If you’re not sure about a contest or the company sending you a prize notification, search online to see if you find anything about them. Type the name with terms like “review,” “complaint,” or “scam.”

What To Know About Real Contests and Prizes

Plenty of contests are run by reputable marketers and non-profit organizations. But there are some things to know before you drop in a quick entry or follow instructions to claim a prize.

• Real sweepstakes are free and by chance. It’s illegal to ask you to pay or buy something to enter, or to increase your odds of winning.

• Contest promoters might sell your information to advertisers.
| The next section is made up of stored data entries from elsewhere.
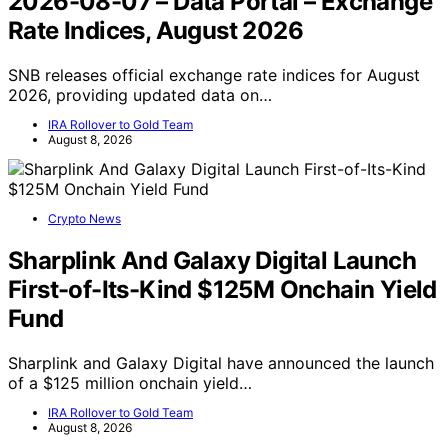
2026-08-07 – Data Portal – Exchange
Rate Indices, August 2026
SNB releases official exchange rate indices for August
2026, providing updated data on…
IRA Rollover to Gold Team
August 8, 2026
Crypto News
Sharplink And Galaxy Digital Launch
First-of-Its-Kind $125M Onchain Yield
Fund
Sharplink and Galaxy Digital have announced the launch
of a $125 million onchain yield…
IRA Rollover to Gold Team
August 8, 2026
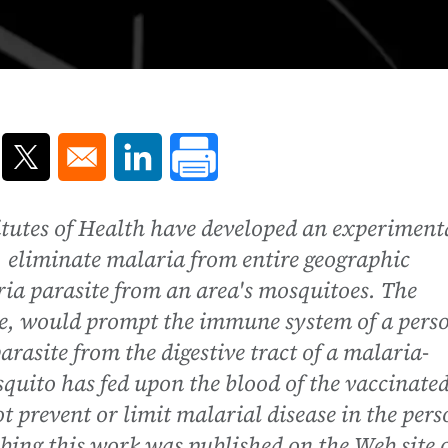
ns in a new window
Opens in a new window
Opens in a new window
itutes of Health have developed an experiment
y, eliminate malaria from entire geographic
ria parasite from an area's mosquitoes. The
ice, would prompt the immune system of a pers
arasite from the digestive tract of a malaria-
quito has fed upon the blood of the vaccinate
t prevent or limit malarial disease in the pers
ibing this work was published on the Web site 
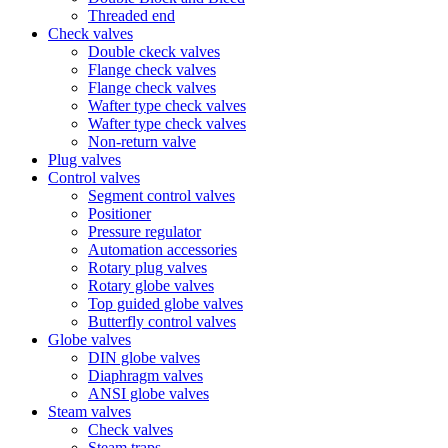
Threaded end
Check valves
Double ckeck valves
Flange check valves
Flange check valves
Wafter type check valves
Wafter type check valves
Non-return valve
Plug valves
Control valves
Segment control valves
Positioner
Pressure regulator
Automation accessories
Rotary plug valves
Rotary globe valves
Top guided globe valves
Butterfly control valves
Globe valves
DIN globe valves
Diaphragm valves
ANSI globe valves
Steam valves
Check valves
Steam traps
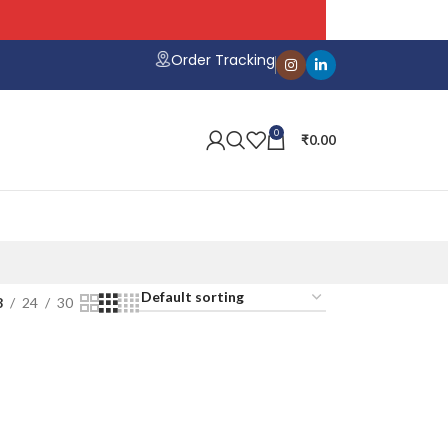
hipping on All Orders
Order Tracking
0
₹
0.00
8
24
30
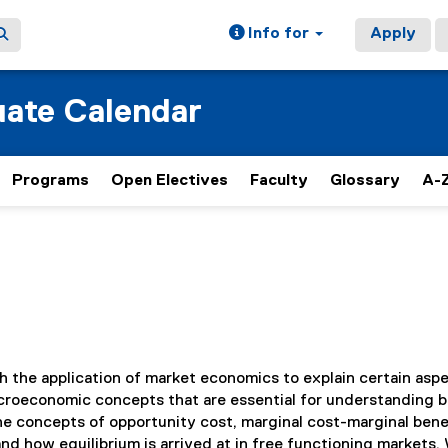
Info for
Apply
ate Calendar
Programs
Open Electives
Faculty
Glossary
A-Z
th the application of market economics to explain certain asp
icroeconomic concepts that are essential for understanding 
e concepts of opportunity cost, marginal cost-marginal bene
nd how equilibrium is arrived at in free functioning markets.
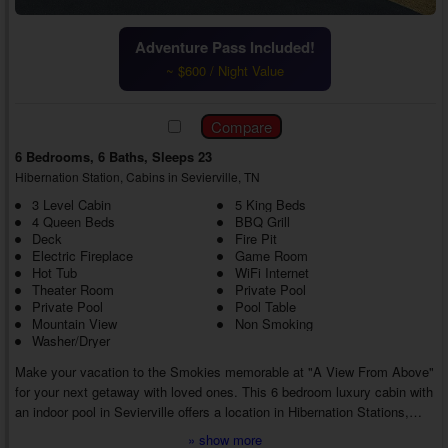
Adventure Pass Included!
~ $600 / Night Value
6 Bedrooms, 6 Baths, Sleeps 23
Hibernation Station, Cabins in Sevierville, TN
3 Level Cabin
5 King Beds
4 Queen Beds
BBQ Grill
Deck
Fire Pit
Electric Fireplace
Game Room
Hot Tub
WiFi Internet
Theater Room
Private Pool
Private Pool
Pool Table
Mountain View
Non Smoking
Washer/Dryer
Make your vacation to the Smokies memorable at "A View From Above"
for your next getaway with loved ones. This 6 bedroom luxury cabin with
an indoor pool in Sevierville offers a location in Hibernation Stations,
along with several luxury amenities, letting everyone make fun
» show more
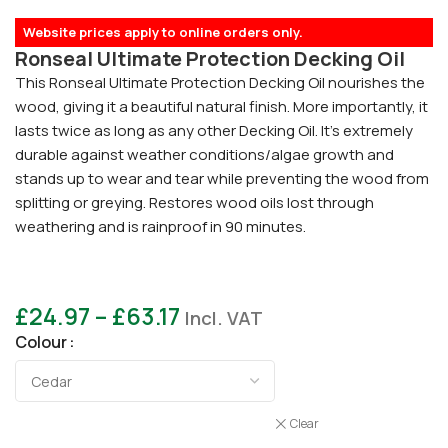
Website prices apply to online orders only.
Ronseal Ultimate Protection Decking Oil
This Ronseal Ultimate Protection Decking Oil nourishes the
wood, giving it a beautiful natural finish. More importantly, it
lasts twice as long as any other Decking Oil. It’s extremely
durable against weather conditions/algae growth and
stands up to wear and tear while preventing the wood from
splitting or greying. Restores wood oils lost through
weathering and is rainproof in 90 minutes.
£
24.97
–
£
63.17
Incl. VAT
Colour
Clear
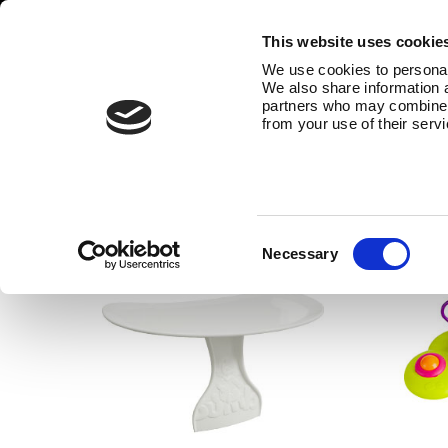
This website uses cookie
We use cookies to personali
We also share information a
partners who may combine it
from your use of their serv
Accessories
The Bumbo® product range also c
Consent
Necessary
Selection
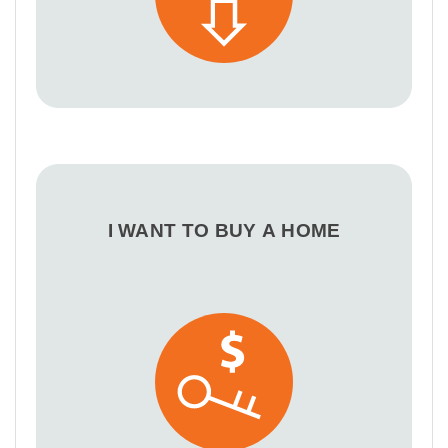
I WANT TO BUY A HOME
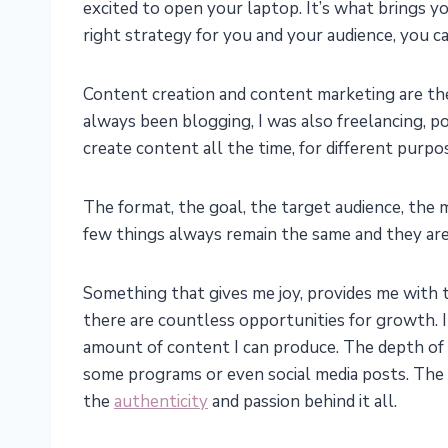
excited to open your laptop. It’s what brings 
right strategy for you and your audience, you c
Content creation and content marketing are the 
always been blogging, I was also freelancing, p
create content all the time, for different purpo
The format, the goal, the target audience, the 
few things always remain the same and they are 
Something that gives me joy, provides me with t
there are countless opportunities for growth. I
amount of content I can produce. The depth of 
some programs or even social media posts. The 
the
authenticity
and passion behind it all.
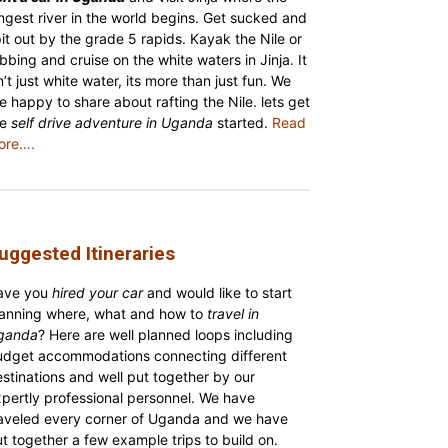
ngest river in the world begins. Get sucked and
it out by the grade 5 rapids. Kayak the Nile or
bbing and cruise on the white waters in Jinja. It
n’t just white water, its more than just fun. We
e happy to share about rafting the Nile. lets get
he
self drive adventure in Uganda
started.
Read
ore….
uggested Itineraries
ave you
hired your car
and would like to start
lanning where, what and how to
travel in
ganda
? Here are well planned loops including
udget accommodations connecting different
stinations and well put together by our
pertly professional personnel. We have
raveled every corner of Uganda and we have
t together a few example trips to build on.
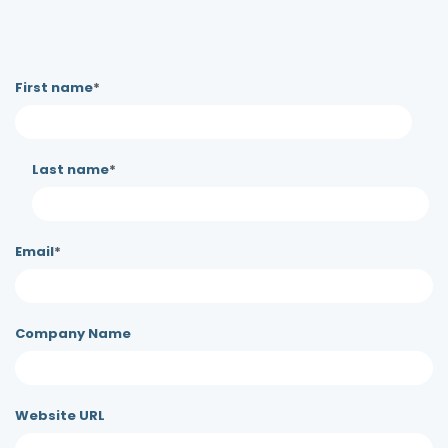
First name
*
Last name
*
Email
*
Company Name
Website URL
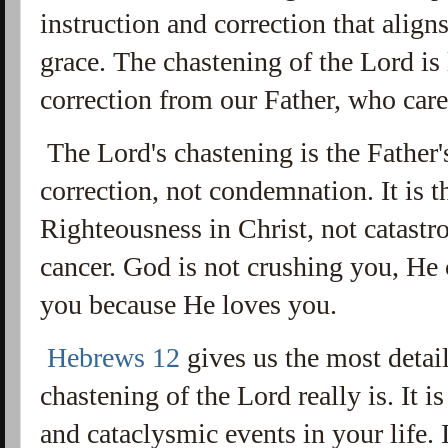
instruction and correction that alig
grace. The chastening of the Lord is
correction from our Father, who care
The Lord's chastening is the Father's 
correction, not condemnation. It is t
Righteousness in Christ, not catastro
cancer. God is not crushing you, He
you because He loves you.
Hebrews 12
gives us the most detai
chastening of the Lord really is. It i
and cataclysmic events in your life. I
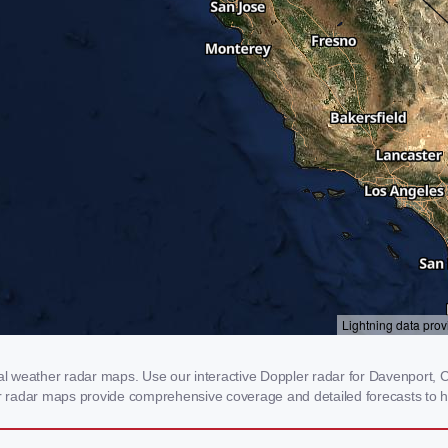
 weather radar maps. Use our interactive Doppler radar for Davenport, CA 
our radar maps provide comprehensive coverage and detailed forecasts to h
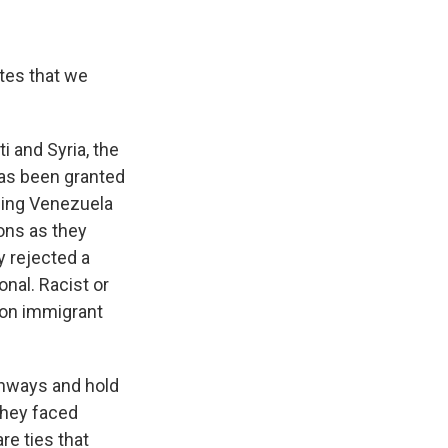
tes that we
 and Syria, the
has been granted
ding Venezuela
ions as they
y rejected a
nal. Racist or
 on immigrant
thways and hold
 they faced
re ties that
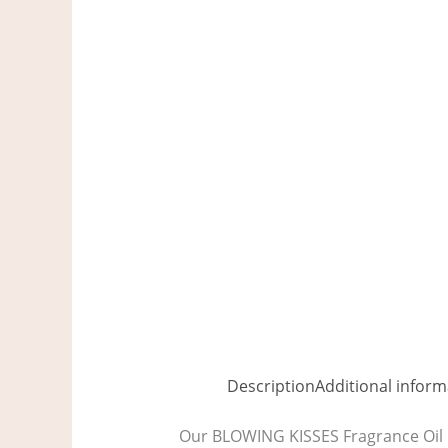
Description
Additional inform
Our BLOWING KISSES Fragrance Oil i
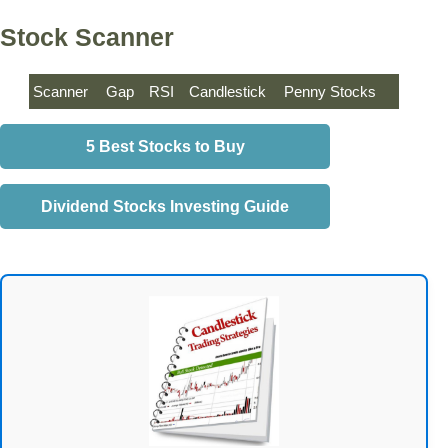
Stock Scanner
Scanner
Gap
RSI
Candlestick
Penny Stocks
5 Best Stocks to Buy
Dividend Stocks Investing Guide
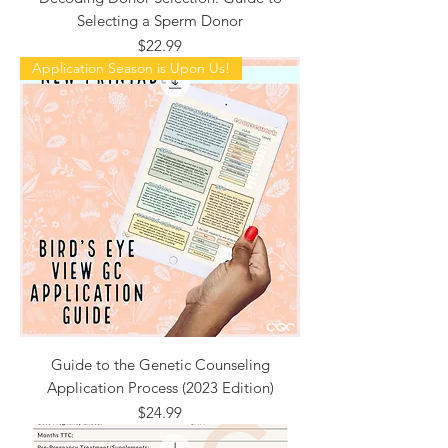
Selecting a Sperm Donor
Price
$22.99
Application Season is Upon Us!
Guide to the Genetic Counseling
Application Process (2023 Edition)
Price
$24.99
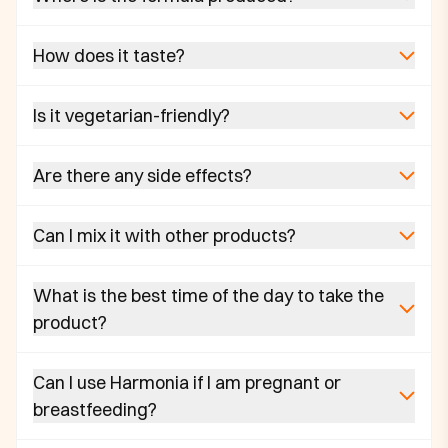
How does it taste?
Is it vegetarian-friendly?
Are there any side effects?
Can I mix it with other products?
What is the best time of the day to take the
product?
Can I use Harmonia if I am pregnant or
breastfeeding?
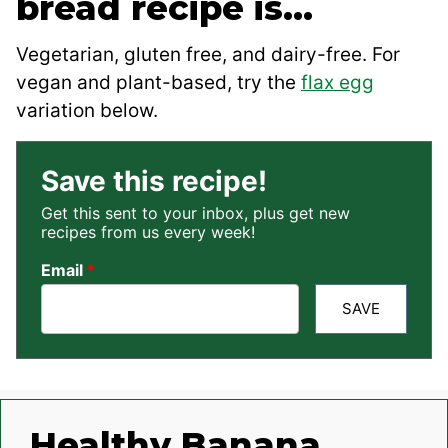
bread recipe is…
Vegetarian, gluten free, and dairy-free. For
vegan and plant-based, try the
flax egg
variation below.
Save this recipe!
Get this sent to your inbox, plus get new
recipes from us every week!
Email
*
SAVE
Healthy Banana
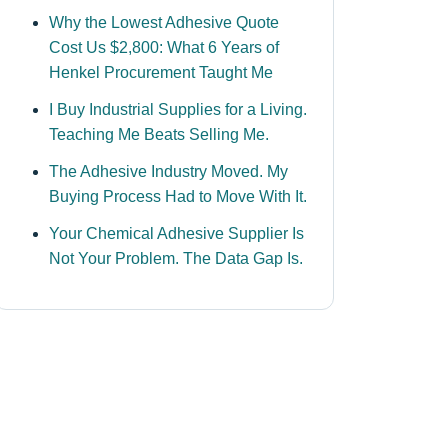
Why the Lowest Adhesive Quote
Cost Us $2,800: What 6 Years of
Henkel Procurement Taught Me
I Buy Industrial Supplies for a Living.
Teaching Me Beats Selling Me.
The Adhesive Industry Moved. My
Buying Process Had to Move With It.
Your Chemical Adhesive Supplier Is
Not Your Problem. The Data Gap Is.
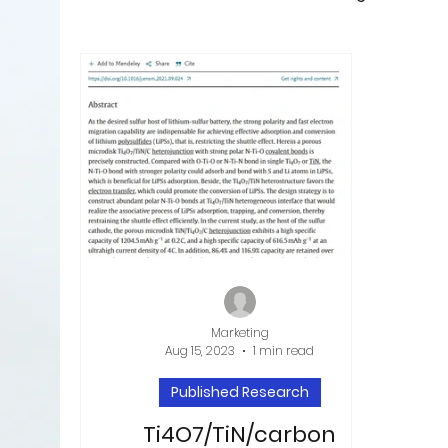
Marketing
Aug 15, 2023
1 min read
Published Research
Ti4O7/TiN/carbon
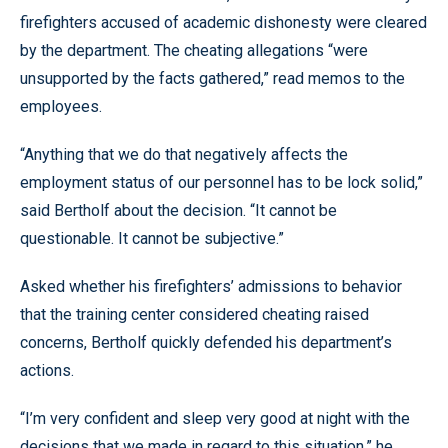
firefighters accused of academic dishonesty were cleared
by the department. The cheating allegations “were
unsupported by the facts gathered,” read memos to the
employees.
“Anything that we do that negatively affects the
employment status of our personnel has to be lock solid,”
said Bertholf about the decision. “It cannot be
questionable. It cannot be subjective.”
Asked whether his firefighters’ admissions to behavior
that the training center considered cheating raised
concerns, Bertholf quickly defended his department’s
actions.
“I’m very confident and sleep very good at night with the
decisions that we made in regard to this situation,” he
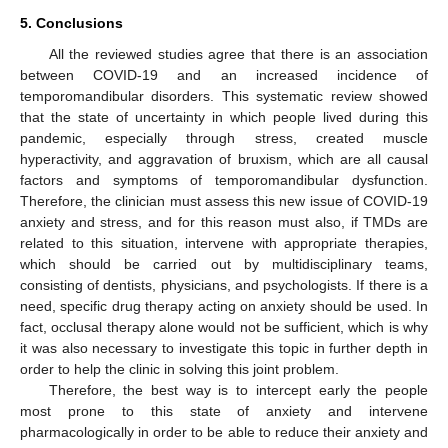
5. Conclusions
All the reviewed studies agree that there is an association
between COVID-19 and an increased incidence of
temporomandibular disorders. This systematic review showed
that the state of uncertainty in which people lived during this
pandemic, especially through stress, created muscle
hyperactivity, and aggravation of bruxism, which are all causal
factors and symptoms of temporomandibular dysfunction.
Therefore, the clinician must assess this new issue of COVID-19
anxiety and stress, and for this reason must also, if TMDs are
related to this situation, intervene with appropriate therapies,
which should be carried out by multidisciplinary teams,
consisting of dentists, physicians, and psychologists. If there is a
need, specific drug therapy acting on anxiety should be used. In
fact, occlusal therapy alone would not be sufficient, which is why
it was also necessary to investigate this topic in further depth in
order to help the clinic in solving this joint problem.
Therefore, the best way is to intercept early the people
most prone to this state of anxiety and intervene
pharmacologically in order to be able to reduce their anxiety and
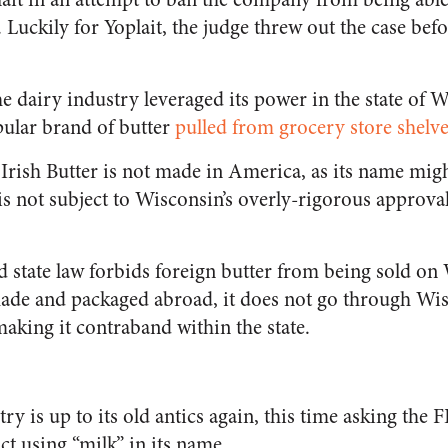
 Luckily for Yoplait, the judge threw out the case befo
e dairy industry leveraged its power in the state of 
ular brand of butter
pulled from grocery store shelv
Irish Butter is not made in America, as its name migh
 is not subject to Wisconsin’s overly-rigorous approva
 state law forbids foreign butter from being sold on
ade and packaged abroad, it does not go through Wisc
aking it contraband within the state.
ry is up to its old antics again, this time asking th
t using “milk” in its name.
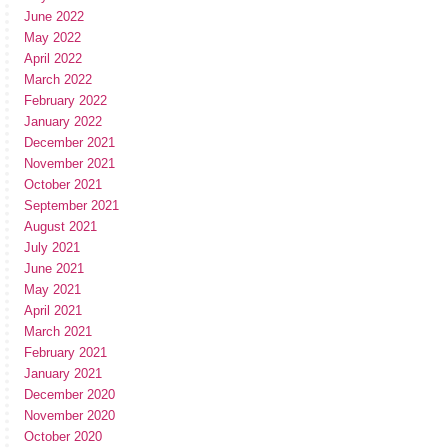
June 2022
May 2022
April 2022
March 2022
February 2022
January 2022
December 2021
November 2021
October 2021
September 2021
August 2021
July 2021
June 2021
May 2021
April 2021
March 2021
February 2021
January 2021
December 2020
November 2020
October 2020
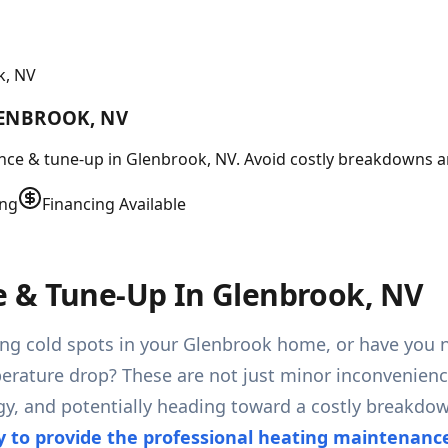
k, NV
LENBROOK, NV
ce & tune-up in Glenbrook, NV. Avoid costly breakdowns an
ing
Financing Available
 & Tune-Up In Glenbrook, NV
aving cold spots in your Glenbrook home, or have you
perature drop? These are not just minor inconvenience
gy, and potentially heading toward a costly breakdo
y to provide the professional heating maintenan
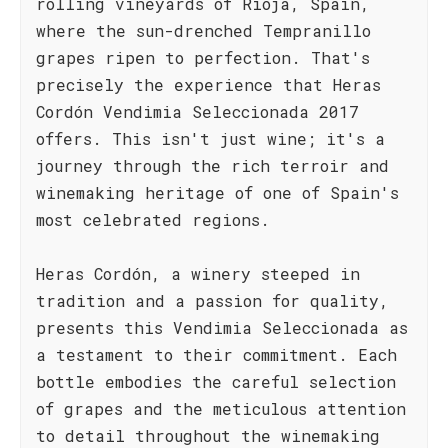
rolling vineyards of Rioja, Spain,
where the sun-drenched Tempranillo
grapes ripen to perfection. That's
precisely the experience that Heras
Cordón Vendimia Seleccionada 2017
offers. This isn't just wine; it's a
journey through the rich terroir and
winemaking heritage of one of Spain's
most celebrated regions.
Heras Cordón, a winery steeped in
tradition and a passion for quality,
presents this Vendimia Seleccionada as
a testament to their commitment. Each
bottle embodies the careful selection
of grapes and the meticulous attention
to detail throughout the winemaking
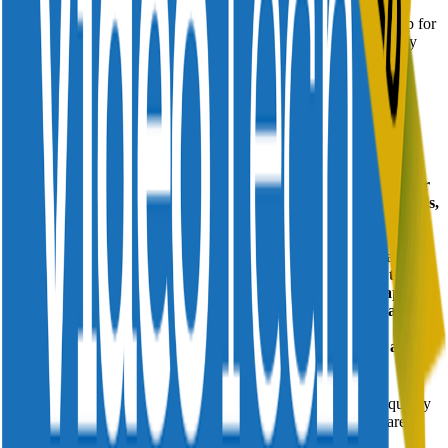
Divitel's Service Automation Platform represents a quantum leap for
video service operations and has been shortlisted for the category
Advanced TV Innovation of the Year.
Click here to view the full list of nominees.
The 2022 VIAs will take place in Church House Westminster on
November 16.
The Divitel Service Automation Platform A Quantum Leap for
Video Service Operations The Divitel Platform is a suite of tools,
intelligent dashboards and workflows created with our unique
domain specific expertise, that monitor, alert, and
support decision making by providing real time insights about
current conditions. Its architecture is deployed on top of the
existing video delivery ecosystem and consists of data adapters,
event processing logic, rule processing, analytics, dashboards,
alerting facilities, and capabilities to trigger responses in
applications, devices, or workflows. It increases workers ability
to respond quickly to changing conditions.
The result is a highly improved TV experience – one where quality
issues like buffering, black screens, replay issues and others are
resolved in hours instead of weeks.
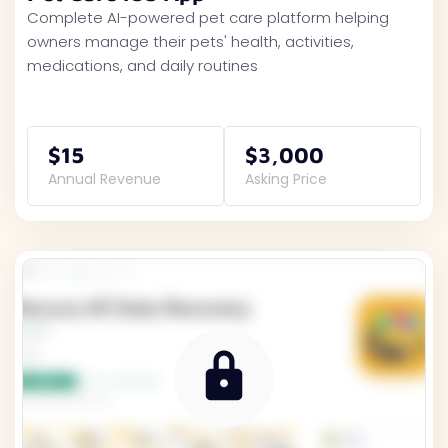
Complete AI-powered pet care platform helping
owners manage their pets' health, activities,
medications, and daily routines
$15
$3,000
Annual Revenue
Asking Price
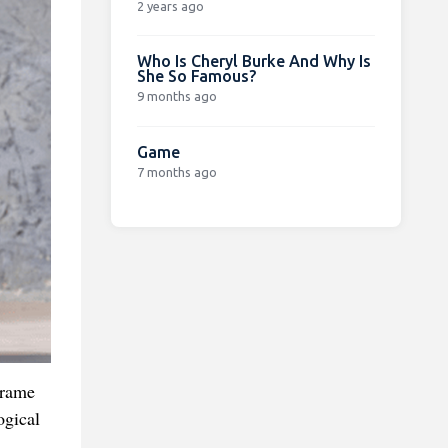
2 years ago
Who Is Cheryl Burke And Why Is
She So Famous?
9 months ago
Game
7 months ago
frame
ogical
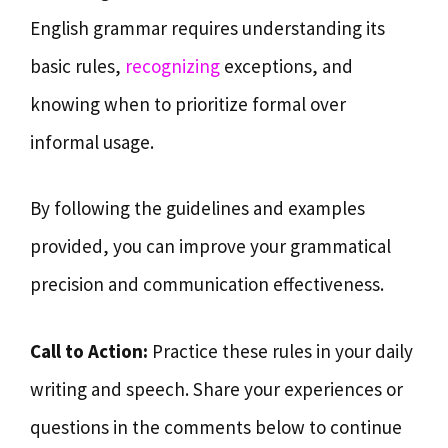
English grammar requires understanding its
basic rules,
recognizing
exceptions, and
knowing when to prioritize formal over
informal usage.
By following the guidelines and examples
provided, you can improve your grammatical
precision and communication effectiveness.
Call to Action:
Practice these rules in your daily
writing and speech. Share your experiences or
questions in the comments below to continue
If you sign up for a contest or a drawing, you’re likely to get more promotional mail, telemarketing calls, or spam.

• Contest promoters have to tell you certain things. If they call you, the law says they have to tell you that entering is free, what the prizes are and their value, the odds of winning, and how you’d redeem a prize.

• Sweepstakes mailings must say you don’t have to pay to participate. They also can’t claim you’re a winner unless you’ve actually won a prize. And if they include a fake check in their mailing, it has to clearly say that it’s non-negotiable and has no cash value.

A special note about skills contests. A skills contest — where you do things like solve problems or answer questions correctly to earn prizes — can ask you to pay to play. But you might end up paying repeatedly, with each round getting more difficult and expensive, before you realize it’s impossible to win or just a scam. Skills contests can leave contestants with nothing to show for their money and effort.

What To Do if You Paid a Scammer

Scammers often ask you to pay in ways that make it tough to get your money back. No matter how you paid a scammer, the sooner you act, the better. Learn more about how to get your money back.

Report Prize Winnings and Lottery Scams

If you think you’ve been targeted by a prize scam:

• Report it to the FTC at ReportFraud.ftc.gov
• You also can contact your state attorney general and your local consumer protection office.
• If the prize promotion came in the mail, report it to the US. Postal Inspection Service.
• If you think you gave your personal information to a scammer, go to IdentityTheft.gov for steps you can take to protect your identity.
• Tell your friends and family. You could help them avoid getting scammed.